Depth first search follow a path to its end to its end before starting to explore another path. Precisely, suppose that a search starts from vertex v of the graph G, then the depth first search algorithm proceeds as follows. (The vertices here represent a web page on the website).

The main steps in the algorithm are listed below:

Initialization: Mark all vertices on the graph as unvisited.

Visit v and mark it as visited.

Select a vertex, say w, yet unvisited, but adjacent to v and perform a depth first search with w taken as the starting point.

On reaching a vertex with no unvisited adjacent vertices backtrack to the most recently visited vertex w that has an unvisited adjacent vertex say u, and perform a depth first search on a sub-tree having u regarded as a start vertex. Where no vertex with yet unvisited adjacent vertex can be found, terminate the search.

In [12], this is put in a recursive procedure as follows, Procedure DepthFirstSearch(v:vertex);

Var w: vertex;

Begin

Visit v and mark it visited;

For each vertex w adjacent to v but yet unvisited do DepthFirstSearch(w)

End;

Some constraints are added to the implementation of the algorithm such that any external link encountered during the traversal of the website is ignored so as to prevent the crawler from traversing the entire web.

The implementation of the crawler using this algorithm will be explained in the next chapter.

  • VI.    DATABASE SEARCH ENGINE ARCHITECTURE OF MOST WEBSITES

Databases are built for searching. One of the primary benefits of a database driven approach to web search development is advanced searching. It is significantly faster to search through a thousand database records than a thousand HTML pages. Additionally, since content is broken up into logical data fields within the database, users can search for very specific content. Advanced queries such as one that would locate, say, all of the articles in a database that have an author named "John," a title containing the words "buy" and "sell, " and were published in 1997, are fast and manageable with a database approach. These types of queries would be virtually impossible to facilitate with a static site.

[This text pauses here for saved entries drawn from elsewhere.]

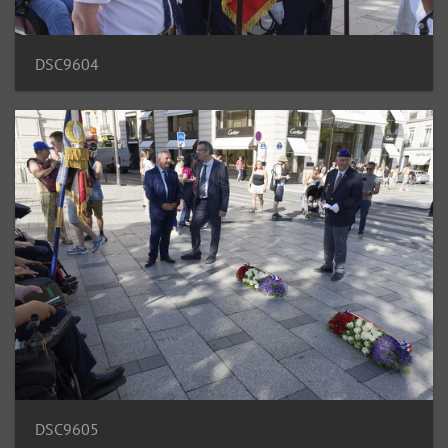
DSC9604
DSC9605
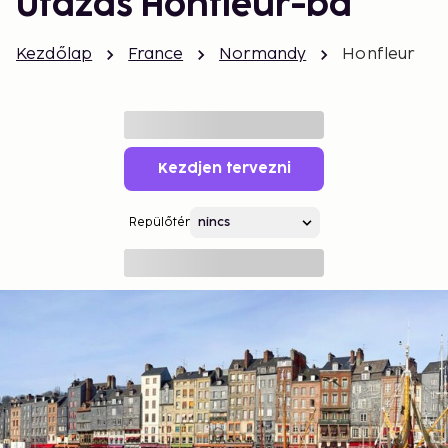
Utazás Honfleur-ba
Kezdőlap
France
Normandy
Honfleur
Kezdjen tervezni
Repülőtér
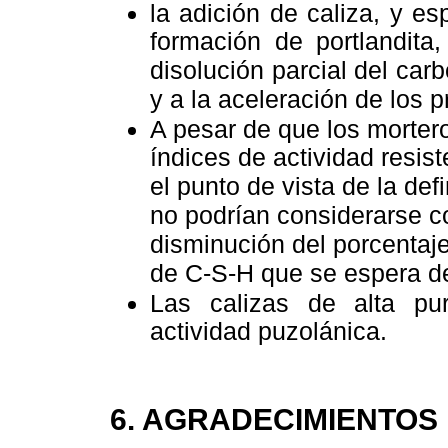
la adición de caliza, y es
formación de portlandita
disolución parcial del car
y a la aceleración de los 
A pesar de que los morter
índices de actividad resis
el punto de vista de la def
no podrían considerarse c
disminución del porcentaj
de C-S-H que se espera de
Las calizas de alta pu
actividad puzolánica.
6. AGRADECIMIENTOS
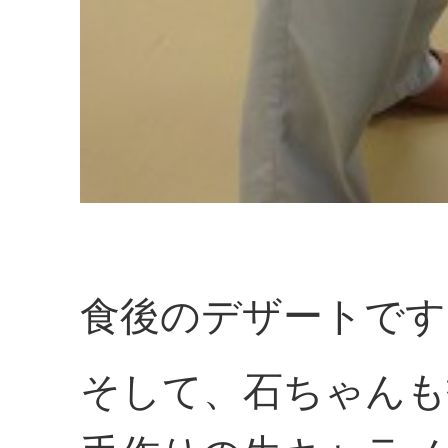
食後のデザートです
そして、石ちゃんも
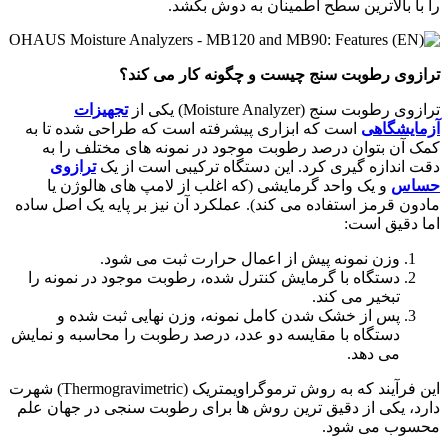
را با بالاترین سطح اطمینان به دوش بکشد.
ترازوی رطوبت سنج چیست و چگونه کار می کند؟
ترازوی رطوبت سنج (Moisture Analyzer) یکی از
تجهیزات
آزمایشگاهی
است که ابزاری پیشرفته است که طراحی شده تا به
کمک آن بتوان درصد رطوبت موجود در نمونه های مختلف را به
دقت اندازه گیری کرد. این دستگاه ترکیبی است از یک
ترازوی
حساس
و یک واحد گرمایشی (که اغلب از لامپ های هالوژن یا
مادون قرمز استفاده می کند). عملکرد آن نیز بر پایه یک اصل ساده
اما دقیق است:
وزن نمونه پیش از اعمال حرارت ثبت می شود.
دستگاه با گرمایش کنترل شده، رطوبت موجود در نمونه را
تبخیر می کند.
پس از خشک شدن کامل نمونه، وزن نهایی ثبت شده و
دستگاه با مقایسه دو عدد، درصد رطوبت را محاسبه و نمایش
می دهد.
این فرآیند که به روش ترموگراویمتریک (Thermogravimetric) شهرت
دارد، یکی از دقیق ترین روش ها برای رطوبت سنجی در جهان علم
محسوب می شود.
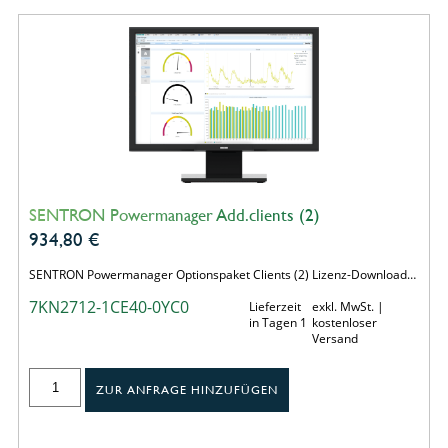
SENTRON Powermanager Add.clients (2)
934,80
€
SENTRON Powermanager Optionspaket Clients (2) Lizenz-Download…
7KN2712-1CE40-0YC0
Lieferzeit
exkl. MwSt. |
in Tagen 1
kostenloser
Versand
ZUR ANFRAGE HINZUFÜGEN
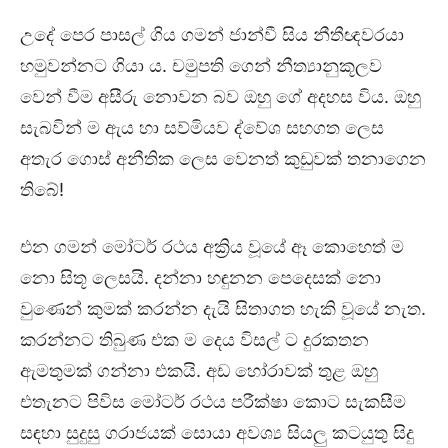
උදේ පෙර පාසල් ගිය ගමන් ජාන්වී සිය නීතීඥවරයා
හමුවන්නට ගියා ය. චමුපති ගෙන් නීත්‍යානුකූලව
වෙන් වීම අසීරු නොවන බව ඔහු ගේ අදහස විය. ඔහු
සැබවින් ම ඇය හා සව්මියව ද්වේශ සහගත ලෙස
අතැර ගොස් අනීතික ලෙස වෙනත් කුඩුවක් තනාගෙන
තිබේ!
එන ගමන් මෝටර් රථය අක්‍රිය වූයේ ඈ කොහෙත් ම
නො සිතූ ලෙසයි. දන්නා හඳුනන පෙදෙසක් නො
වුණෙන් කුමක් කරන්න දැයි සිතාගත හැකි වූයේ නැත.
කරන්නට තිබුණ එක ම දෙය විසල් ට දුරකතන
ඇමතුමක් ගන්නා එකයි. අඩ හෝරාවක් තුළ ඔහු
එතැනට පිවිස මෝටර් රථය පරීක්ෂා කොට සැකසීම
සඳහා සුදුසු ගරාජයක් සොයා අවශ්‍ය සියලු කටයුතු සිදු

Figure 1. A database driven information retrieval on a website. [4]

  • VII.    CHALLENGES OF THE DATABASE SEARCH MODEL

  • 1)    For every user query, the query has to be reformulated to SQL query; the entire tables of the database has to be searched in other to get all relevant documents; this increases the time it takes for the result to be returned to the user.

  • 2)    Another challenge with the database approach is that it takes into consideration only the information in the database. From research, it is discover that most contents on websites are in the form of text which are literally stored on web pages and not stored in the database. Therefore, any search by the user will not search through the pages on the site but only through the database.

  • 3)    In case of big amounts of data, SQL makes an inner join between result set returned by Full-Text search and the rest of the query which might be slow if database is running on the low powered machine (2GB ram for 20 GB of data). Switching the same query to Lucene will improve speed considerably, i.e. as the size of the database grows, more memory is needed.

  • 4)    Relational Databases had shortcomings in handling unstructured data. They are designed to provide search results that satisfy the user information need 100% because queries are built on structural field

constraints, with the increase in unstructured text, developments of information retrieval systems have been gaining momentum. The aim of this IR project is to perform fast full text search specifically on free form text data.

  • 5)    Lacks a ranking mechanism for the results; when searching over unstructured data, ranking mechanism is very important. Most users examine top 10 or 20 results and ignore the rest; therefore results must be sorted by relevance in order to satisfy user’s information need. The relevancy ranking of results for unstructured text search for most relational databases is not on par with that of the best full text search systems.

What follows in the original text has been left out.